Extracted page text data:

++++++++++

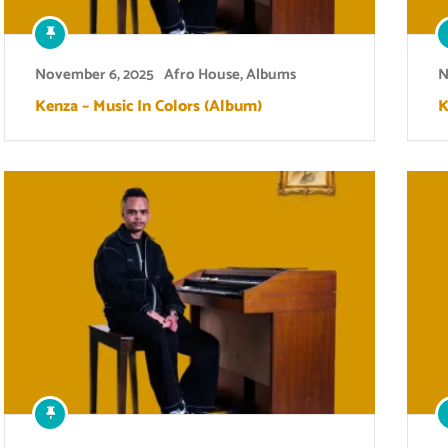
November 6, 2025
Afro House
,
Albums
N
Kenza – Music In Colors (Album)
K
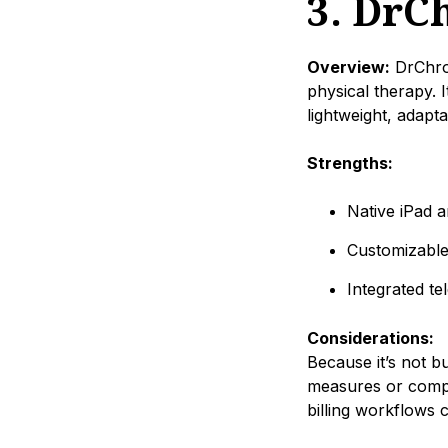
3. DrC
Overview:
DrChron
physical therapy. 
lightweight, adapt
Strengths:
Native iPad 
Customizable
Integrated te
Considerations:
Because it’s not b
measures or compl
billing workflows 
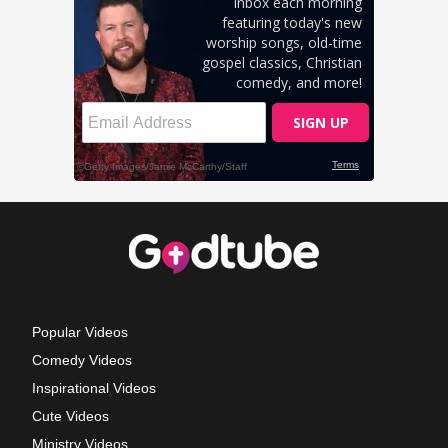
Popular Videos
Comedy Videos
Inspirational Videos
Cute Videos
Ministry Videos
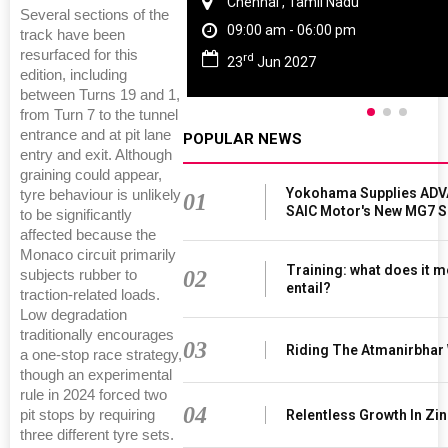
Chennai , Tamil Nadu
Several sections of the
09:00 am - 06:00 pm
track have been
resurfaced for this
rd
23
Jun 2027
edition, including
between Turns 19 and 1,
from Turn 7 to the tunnel
entrance and at pit lane
POPULAR NEWS
entry and exit. Although
graining could appear,
Yokohama Supplies ADV
tyre behaviour is unlikely
01
SAIC Motor's New MG7 
to be significantly
affected because the
Monaco circuit primarily
Training: what does it m
02
subjects rubber to
entail?
traction-related loads.
Low degradation
traditionally encourages
03
Riding The Atmanirbhar
a one-stop race strategy,
though an experimental
rule in 2024 forced two
04
Relentless Growth In Zin
pit stops by requiring
three different tyre sets.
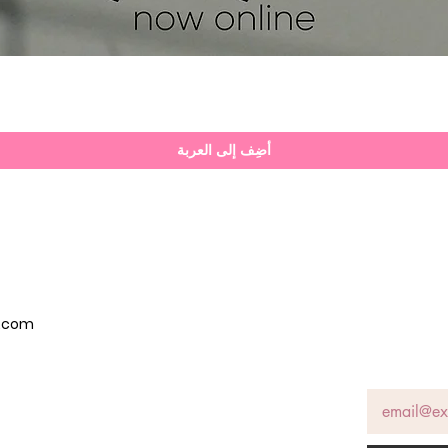
العرض السريع
أضِف إلى العربة
p.com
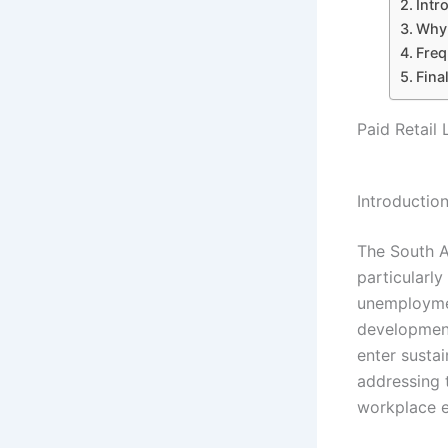
Intr
Why 
Freq
Fina
Paid Retail 
Introductio
The South A
particularly
unemploymen
development
enter susta
addressing 
workplace e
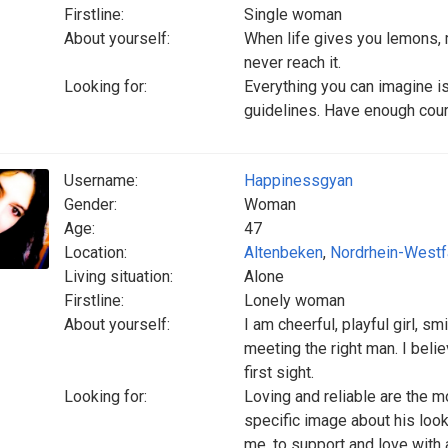
Firstline:
Single woman
About yourself:
When life gives you lemons, 
never reach it.
Looking for:
Everything you can imagine is
guidelines. Have enough coura
Username:
Happinessgyan
Gender:
Woman
Age:
47
Location:
Altenbeken
,
Nordrhein-Westf
Living situation:
Alone
Firstline:
Lonely woman
About yourself:
I am cheerful, playful girl, s
meeting the right man. I belie
first sight.
Looking for:
Loving and reliable are the m
specific image about his look
me, to support and love with al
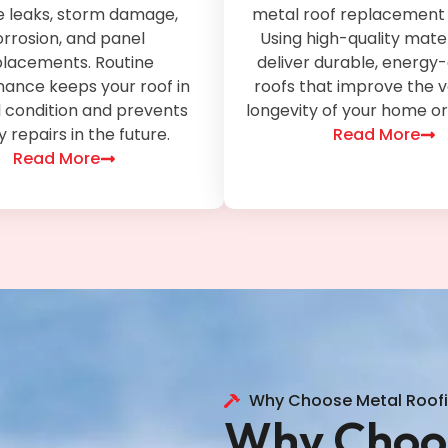
e leaks, storm damage,
metal roof replacement 
rrosion, and panel
Using high-quality mater
placements. Routine
deliver durable, energy-
ance keeps your roof in
roofs that improve the 
 condition and prevents
longevity of your home or
y repairs in the future.
Read More
Read More
Why Choose Metal Roof
Why Choos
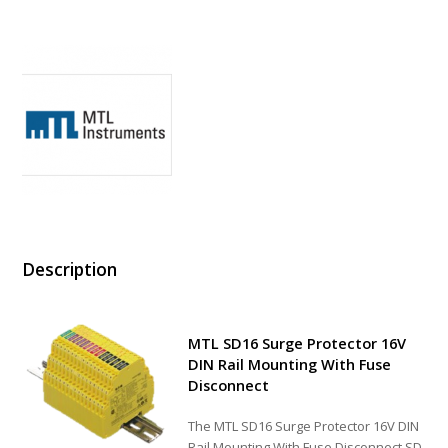
Description
MTL SD16 Surge Protector 16V
DIN Rail Mounting With Fuse
Disconnect
The MTL SD16 Surge Protector 16V DIN
Rail Mounting With Fuse Disconnect SD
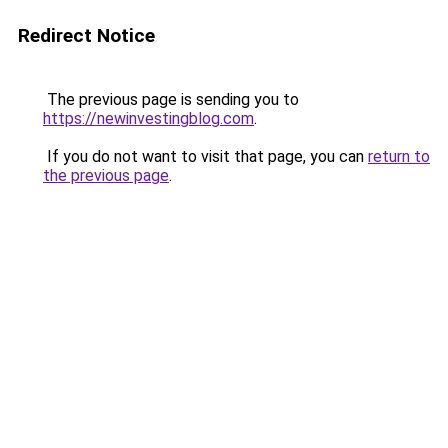
Redirect Notice
The previous page is sending you to
https://newinvestingblog.com
.
If you do not want to visit that page, you can
return to
the previous page
.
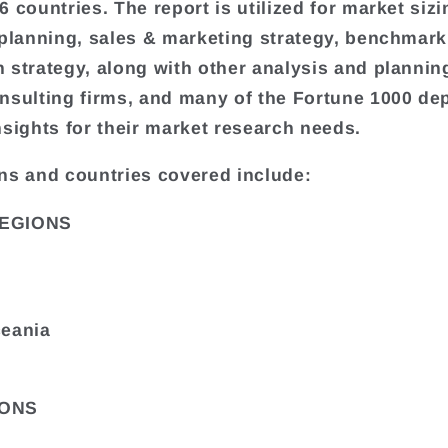
 countries. The report is utilized for market sizi
 planning, sales & marketing strategy, benchmark
 strategy, along with other analysis and plannin
nsulting firms, and many of the Fortune 1000 de
nsights for their market research needs.
ns and countries covered include:
EGIONS
ceania
ONS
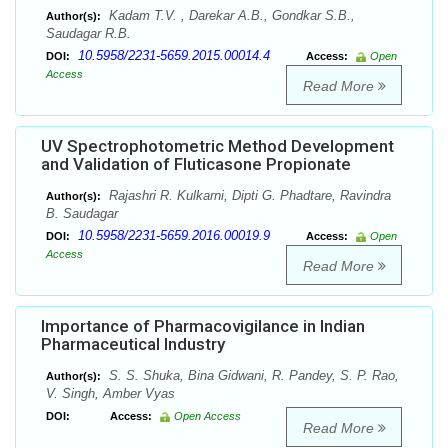
Kadam T.V. , Darekar A.B., Gondkar S.B.,
Author(s):
Saudagar R.B.
10.5958/2231-5659.2015.00014.4
DOI:
Access:
Open
Access
Read More
UV Spectrophotometric Method Development
and Validation of Fluticasone Propionate
Rajashri R. Kulkarni, Dipti G. Phadtare, Ravindra
Author(s):
B. Saudagar
10.5958/2231-5659.2016.00019.9
DOI:
Access:
Open
Access
Read More
Importance of Pharmacovigilance in Indian
Pharmaceutical Industry
S. S. Shuka, Bina Gidwani, R. Pandey, S. P. Rao,
Author(s):
V. Singh, Amber Vyas
DOI:
Access:
Open Access
Read More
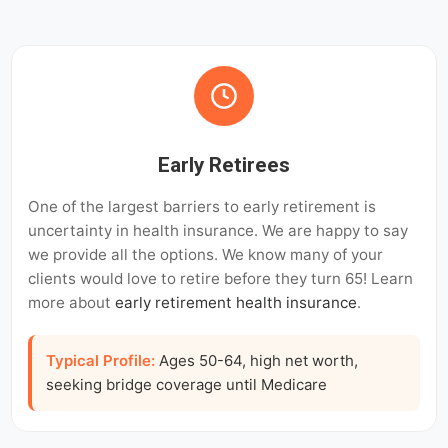
Early Retirees
One of the largest barriers to early retirement is
uncertainty in health insurance. We are happy to say
we provide all the options. We know many of your
clients would love to retire before they turn 65! Learn
more about
early retirement health insurance
.
Typical Profile:
Ages 50-64, high net worth,
seeking bridge coverage until Medicare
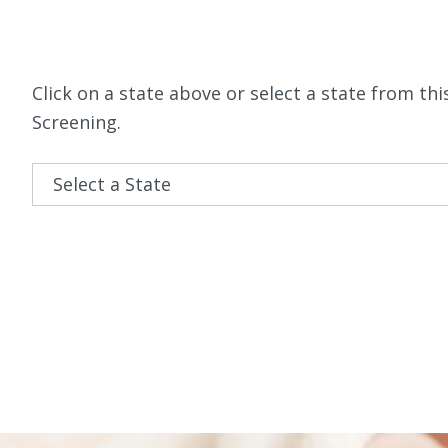
Click on a state above or select a state from 
Screening.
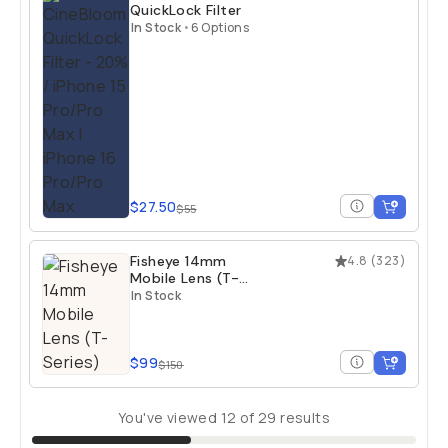
QuickLock Filter
In Stock
•
6 Options
$27.50
$55
Fisheye 14mm
4.8
(
323
)
Mobile Lens (T-
Series)
In Stock
$99
$150
You've viewed
12
of
29
results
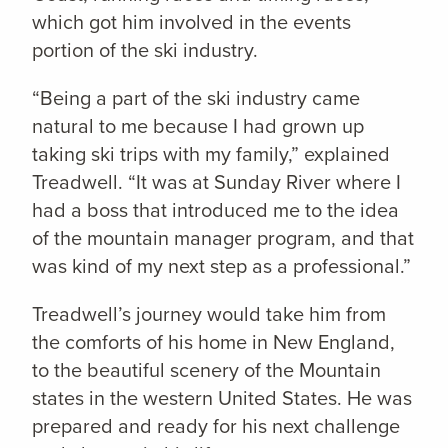
which got him involved in the events
portion of the ski industry.
“Being a part of the ski industry came
natural to me because I had grown up
taking ski trips with my family,” explained
Treadwell. “It was at Sunday River where I
had a boss that introduced me to the idea
of the mountain manager program, and that
was kind of my next step as a professional.”
Treadwell’s journey would take him from
the comforts of his home in New England,
to the beautiful scenery of the Mountain
states in the western United States. He was
prepared and ready for his next challenge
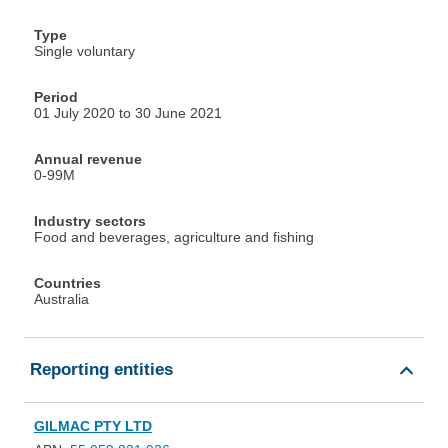
Type
Single voluntary
Period
01 July 2020 to 30 June 2021
Annual revenue
0-99M
Industry sectors
Food and beverages, agriculture and fishing
Countries
Australia
Reporting entities
GILMAC PTY LTD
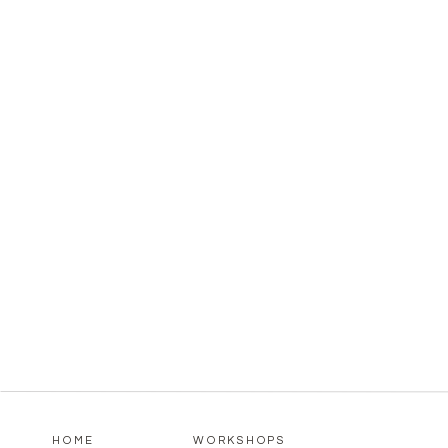
HOME
WORKSHOPS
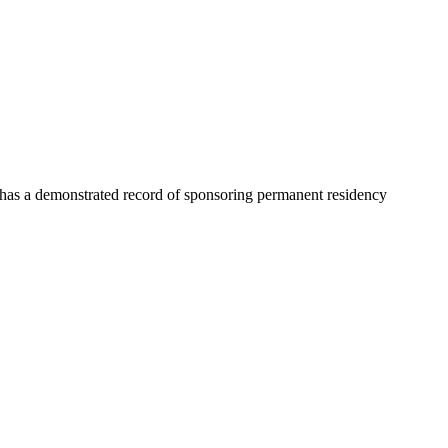
y has a demonstrated record of sponsoring permanent residency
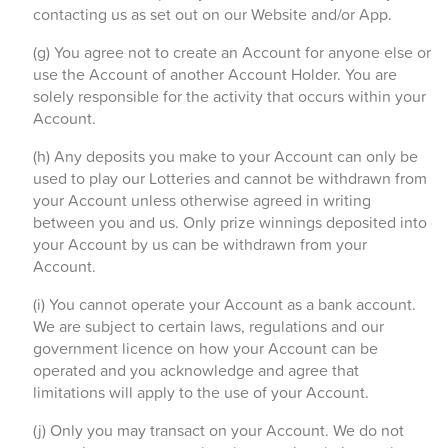
contacting us as set out on our Website and/or App.
(g) You agree not to create an Account for anyone else or
use the Account of another Account Holder. You are
solely responsible for the activity that occurs within your
Account.
(h) Any deposits you make to your Account can only be
used to play our Lotteries and cannot be withdrawn from
your Account unless otherwise agreed in writing
between you and us. Only prize winnings deposited into
your Account by us can be withdrawn from your
Account.
(i) You cannot operate your Account as a bank account.
We are subject to certain laws, regulations and our
government licence on how your Account can be
operated and you acknowledge and agree that
limitations will apply to the use of your Account.
(j) Only you may transact on your Account. We do not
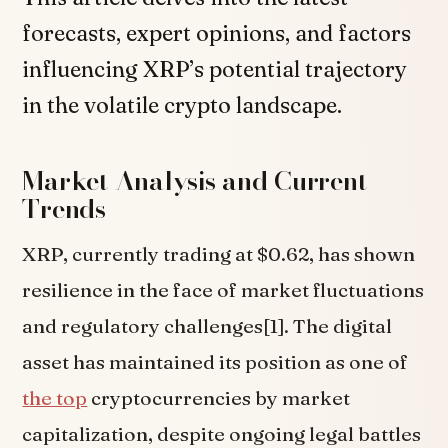
forecasts, expert opinions, and factors
influencing XRP’s potential trajectory
in the volatile crypto landscape.
Market Analysis and Current
Trends
XRP, currently trading at $0.62, has shown
resilience in the face of market fluctuations
and regulatory challenges[1]. The digital
asset has maintained its position as one of
the top
cryptocurrencies by market
capitalization, despite ongoing legal battles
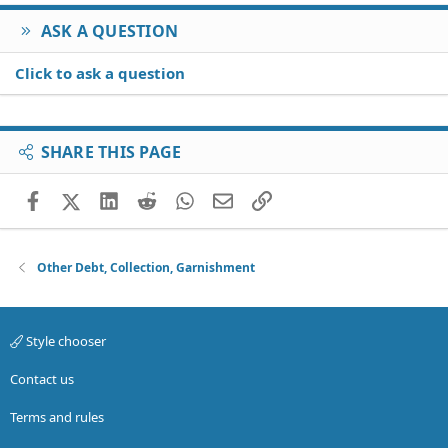
ASK A QUESTION
Click to ask a question
SHARE THIS PAGE
Facebook
X (Twitter)
LinkedIn
Reddit
WhatsApp
Email
Link
Other Debt, Collection, Garnishment
Style chooser
Contact us
Terms and rules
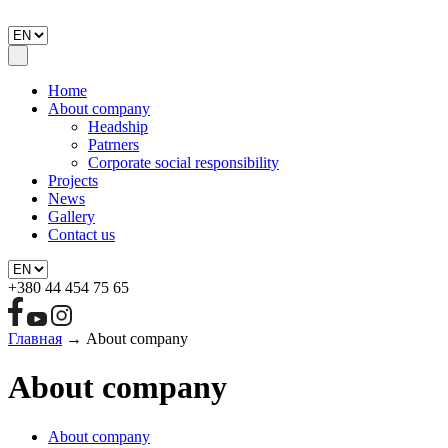
Home
About company
Headship
Patrners
Corporate social responsibility
Projects
News
Gallery
Contact us
+380 44 454 75 65
Главная
→
About company
About company
About company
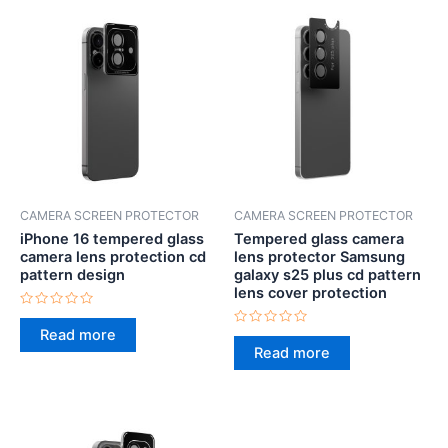
CAMERA SCREEN PROTECTOR
CAMERA SCREEN PROTECTOR
iPhone 16 tempered glass
Tempered glass camera
camera lens protection cd
lens protector Samsung
pattern design
galaxy s25 plus cd pattern
lens cover protection
Rated
0
Read more
Rated
out
0
Read more
of
out
5
of
5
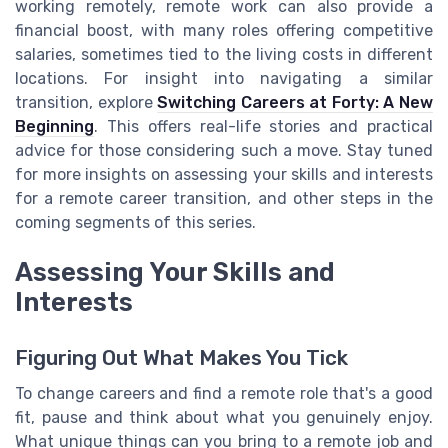
working remotely, remote work can also provide a
financial boost, with many roles offering competitive
salaries, sometimes tied to the living costs in different
locations. For insight into navigating a similar
transition, explore
Switching Careers at Forty: A New
Beginning
. This offers real-life stories and practical
advice for those considering such a move. Stay tuned
for more insights on assessing your skills and interests
for a remote career transition, and other steps in the
coming segments of this series.
Assessing Your Skills and
Interests
Figuring Out What Makes You Tick
To change careers and find a remote role that's a good
fit, pause and think about what you genuinely enjoy.
What unique things can you bring to a remote job and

++++++++++

▶ [About this exercise] Would you output each entry exactly and leave the pictures behind?

▶ [Finished task]
November 6, 2025
Afro House
,
Albums
N
Kenza – Music In Colors (Album)
K
3. DrC
Overview:
DrChron
physical therapy. 
lightweight, adapt
Strengths:
Native iPad 
Customizable
Integrated te
Considerations:
Because it’s not b
measures or compl
billing workflows 
Popular Videos
Comedy Videos
Inspirational Videos
Cute Videos
Ministry Videos
Chennai , Tamil Nadu
Several sections of the
09:00 am - 06:00 pm
track have been
resurfaced for this
rd
23
Jun 2027
edition, including
between Turns 19 and 1,
from Turn 7 to the tunnel
entrance and at pit lane
POPULAR NEWS
entry and exit. Although
graining could appear,
Yokohama Supplies ADV
tyre behaviour is unlikely
01
SAIC Motor's New MG7 
to be significantly
affected because the
Monaco circuit primarily
Training: what does it m
02
subjects rubber to
entail?
traction-related loads.
Low degradation
traditionally encourages
03
Riding The Atmanirbhar
a one-stop race strategy,
though an experimental
rule in 2024 forced two
04
Relentless Growth In Zin
pit stops by requiring
three different tyre sets.
العرض السريع
أضِف إلى العربة
p.com
Intr
Why 
Freq
Fina
Paid Retail 
Introductio
The South A
particularly
unemploymen
development
enter susta
addressing 
workplace e
Firstline:
Single woman
About yourself:
When life gives you lemons, 
never reach it.
Looking for:
Everything you can imagine is
guidelines. Have enough coura
Username:
Happinessgyan
Gender:
Woman
Age:
47
Location:
Altenbeken
,
Nordrhein-Westf
Living situation:
Alone
Firstline:
Lonely woman
About yourself:
I am cheerful, playful girl, s
meeting the right man. I belie
first sight.
Looking for:
Loving and reliable are the m
specific image about his look
me, to support and love with al
e leaks, storm damage,
metal roof replacement 
rrosion, and panel
Using high-quality mater
placements. Routine
deliver durable, energy-
ance keeps your roof in
roofs that improve the 
 condition and prevents
longevity of your home or
y repairs in the future.
Read More
Read More
Why Choose Metal Roof
Why Choos
Description
MTL SD16 Surge Protector 16V
DIN Rail Mounting With Fuse
Disconnect
The MTL SD16 Surge Protector 16V DIN
Rail Mounting With Fuse Disconnect SD
Redirect Notice
The previous page is sending you to
https://newinvestingblog.com
.
If you do not want to visit that page, you can
return to
the previous page
.
 countries. The report is utilized for market sizi
 planning, sales & marketing strategy, benchmark
 strategy, along with other analysis and plannin
nsulting firms, and many of the Fortune 1000 de
nsights for their market research needs.
ns and countries covered include:
EGIONS
ceania
ONS
Kadam T.V. , Darekar A.B., Gondkar S.B.,
Author(s):
Saudagar R.B.
10.5958/2231-5659.2015.00014.4
DOI:
Access:
Open
Access
Read More
UV Spectrophotometric Method Development
and Validation of Fluticasone Propionate
Rajashri R. Kulkarni, Dipti G. Phadtare, Ravindra
Author(s):
B. Saudagar
10.5958/2231-5659.2016.00019.9
DOI:
Access:
Open
Access
Read More
Importance of Pharmacovigilance in Indian
Pharmaceutical Industry
S. S. Shuka, Bina Gidwani, R. Pandey, S. P. Rao,
Author(s):
V. Singh, Amber Vyas
DOI:
Access:
Open Access
Read More
Early Retirees
One of the largest barriers to early retirement is
uncertainty in health insurance. We are happy to say
we provide all the options. We know many of your
clients would love to retire before they turn 65! Learn
more about
early retirement health insurance
.
Typical Profile:
Ages 50-64, high net worth,
seeking bridge coverage until Medicare
Click on a state above or select a state from 
Screening.
QuickLock Filter
In Stock
•
6 Options
$27.50
$55
Fisheye 14mm
4.8
(
323
)
Mobile Lens (T-
Series)
In Stock
$99
$150
You've viewed
12
of
29
results
which got him involved in the events
portion of the ski industry.
“Being a part of the ski industry came
natural to me because I had grown up
taking ski trips with my family,” explained
Treadwell. “It was at Sunday River where I
had a boss that introduced me to the idea
of the mountain manager program, and that
was kind of my next step as a professional.”
Treadwell’s journey would take him from
the comforts of his home in New England,
to the beautiful scenery of the Mountain
states in the western United States. He was
prepared and ready for his next challenge
Type
Single voluntary
Period
01 July 2020 to 30 June 2021
Annual revenue
0-99M
Industry sectors
Food and beverages, agriculture and fishing
Countries
Australia
Reporting entities
GILMAC PTY LTD
HOME
WORKSHOPS
y has a demonstrated record of sponsoring permanent residency
contacting us as set out on our Website and/or App.
(g) You agree not to create an Account for anyone else or
use the Account of another Account Holder. You are
solely responsible for the activity that occurs within your
Account.
(h) Any deposits you make to your Account can only be
used to play our Lotteries and cannot be withdrawn from
your Account unless otherwise agreed in writing
between you and us. Only prize winnings deposited into
your Account by us can be withdrawn from your
Account.
(i) You cannot operate your Account as a bank account.
We are subject to certain laws, regulations and our
government licence on how your Account can be
operated and you acknowledge and agree that
limitations will apply to the use of your Account.
(j) Only you may transact on your Account. We do not
forecasts, expert opinions, and factors
influencing XRP’s potential trajectory
in the volatile crypto landscape.
Market Analysis and Current
Trends
XRP, currently trading at $0.62, has shown
resilience in the face of market fluctuations
and regulatory challenges[1]. The digital
asset has maintained its position as one of
the top
cryptocurrencies by market
capitalization, despite ongoing legal battles
ASK A QUESTION
Click to ask a question
SHARE THIS PAGE
Facebook
X (Twitter)
LinkedIn
Reddit
WhatsApp
Email
Link
Other Debt, Collection, Garnishment
Style chooser
Contact us
Terms and rules
Home
About company
Headship
Patrners
Corporate social responsibility
Projects
News
Gallery
Contact us
+380 44 454 75 65
Главная
→
About company
About company
About company
CAMERA SCREEN PROTECTOR
CAMERA SCREEN PROTECTOR
iPhone 16 tempered glass
Tempered glass camera
camera lens protection cd
lens protector Samsung
pattern design
galaxy s25 plus cd pattern
lens cover protection
Rated
0
Read more
Rated
out
0
Read more
of
out
5
of
5
working remotely, remote work can also provide a
financial boost, with many roles offering competitive
salaries, sometimes tied to the living costs in different
locations. For insight into navigating a similar
transition, explore
Switching Careers at Forty: A New
Beginning
. This offers real-life stories and practical
advice for those considering such a move. Stay tuned
for more insights on assessing your skills and interests
for a remote career transition, and other steps in the
coming segments of this series.
Assessing Your Skills and
Interests
Figuring Out What Makes You Tick
To change careers and find a remote role that's a good
fit, pause and think about what you genuinely enjoy.
What unique things can you bring to a remote job and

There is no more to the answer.